**GIVEN ENTRIES**

==========

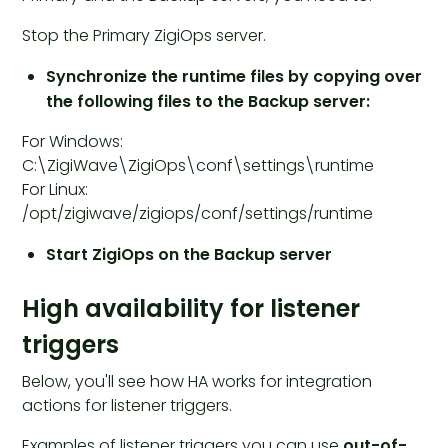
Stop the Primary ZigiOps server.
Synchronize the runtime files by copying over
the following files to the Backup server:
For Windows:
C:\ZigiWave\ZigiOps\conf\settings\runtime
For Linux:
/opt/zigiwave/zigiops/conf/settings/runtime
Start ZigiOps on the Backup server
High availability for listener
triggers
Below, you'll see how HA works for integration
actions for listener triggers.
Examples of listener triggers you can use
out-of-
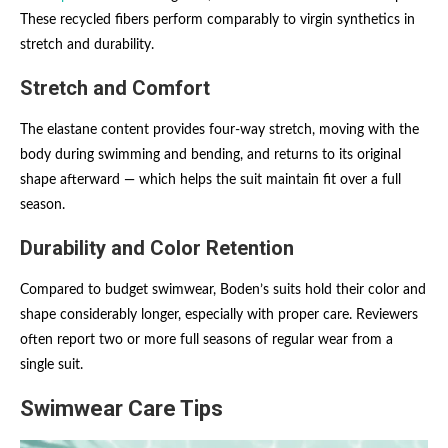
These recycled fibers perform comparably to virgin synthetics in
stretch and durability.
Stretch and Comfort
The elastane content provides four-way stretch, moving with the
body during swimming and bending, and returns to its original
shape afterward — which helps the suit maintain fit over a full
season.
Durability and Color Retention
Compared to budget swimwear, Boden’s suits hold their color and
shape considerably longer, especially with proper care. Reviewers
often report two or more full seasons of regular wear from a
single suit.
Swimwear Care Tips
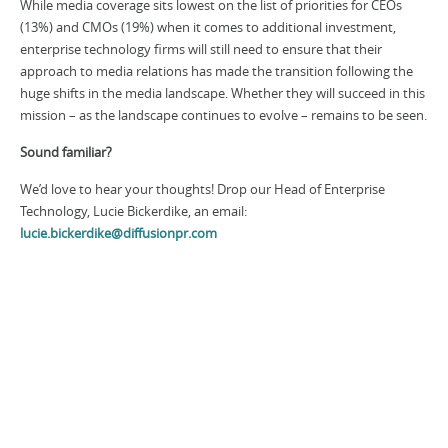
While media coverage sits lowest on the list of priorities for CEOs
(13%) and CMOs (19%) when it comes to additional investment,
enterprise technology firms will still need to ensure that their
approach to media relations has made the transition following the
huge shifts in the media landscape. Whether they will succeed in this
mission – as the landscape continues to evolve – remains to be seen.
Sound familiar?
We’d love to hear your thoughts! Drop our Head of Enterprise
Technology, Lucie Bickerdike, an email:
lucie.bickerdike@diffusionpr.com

==========

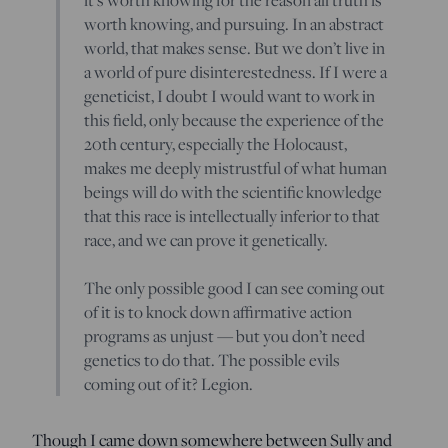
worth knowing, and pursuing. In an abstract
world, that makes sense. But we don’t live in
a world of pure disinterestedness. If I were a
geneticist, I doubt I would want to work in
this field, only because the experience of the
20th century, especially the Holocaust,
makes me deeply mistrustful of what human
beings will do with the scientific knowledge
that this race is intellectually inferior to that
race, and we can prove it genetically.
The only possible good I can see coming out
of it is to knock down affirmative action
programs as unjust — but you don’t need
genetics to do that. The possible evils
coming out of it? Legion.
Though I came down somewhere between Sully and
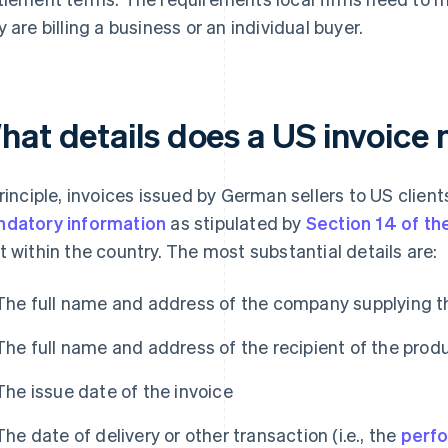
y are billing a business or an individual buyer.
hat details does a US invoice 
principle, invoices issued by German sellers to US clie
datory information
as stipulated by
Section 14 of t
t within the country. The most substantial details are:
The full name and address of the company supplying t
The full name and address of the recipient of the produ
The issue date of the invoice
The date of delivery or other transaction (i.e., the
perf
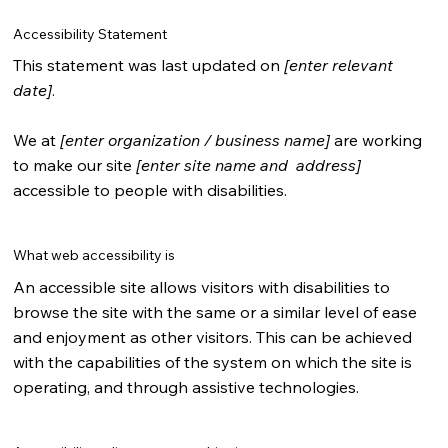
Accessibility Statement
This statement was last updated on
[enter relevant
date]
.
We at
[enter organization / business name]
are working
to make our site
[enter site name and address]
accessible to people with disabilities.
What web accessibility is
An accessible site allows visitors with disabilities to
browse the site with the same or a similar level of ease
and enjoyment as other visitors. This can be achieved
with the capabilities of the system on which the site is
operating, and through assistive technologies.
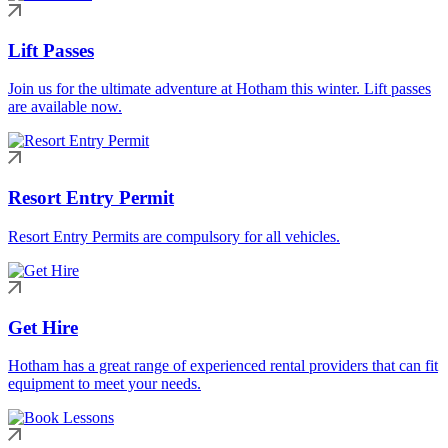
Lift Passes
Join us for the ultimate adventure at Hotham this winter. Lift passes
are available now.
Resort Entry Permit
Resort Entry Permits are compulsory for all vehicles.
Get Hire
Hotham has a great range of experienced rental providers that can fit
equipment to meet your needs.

==========

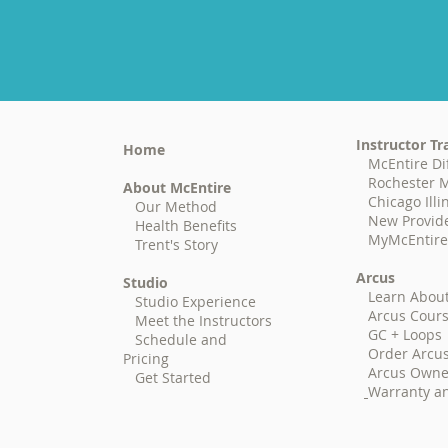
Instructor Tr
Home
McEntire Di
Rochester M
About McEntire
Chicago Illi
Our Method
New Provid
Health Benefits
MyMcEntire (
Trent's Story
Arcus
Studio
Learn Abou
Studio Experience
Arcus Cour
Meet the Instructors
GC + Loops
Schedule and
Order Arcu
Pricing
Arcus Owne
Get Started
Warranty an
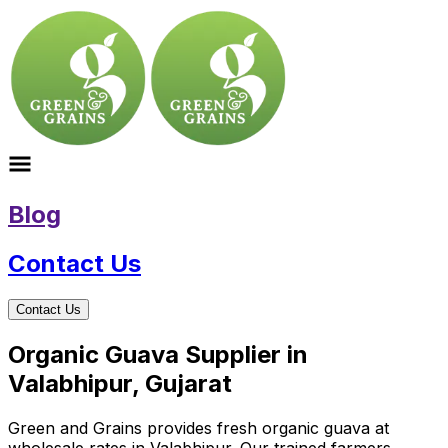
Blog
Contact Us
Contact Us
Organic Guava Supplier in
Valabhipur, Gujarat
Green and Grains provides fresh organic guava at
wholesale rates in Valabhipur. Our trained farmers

==========

**TRY IT**
Go through the listing above and copy each line in which the string "shape" is found.

**COMPLETED TASK**
shape afterward — which helps the suit maintain fit over a full
shape considerably longer, especially with proper care. Reviewers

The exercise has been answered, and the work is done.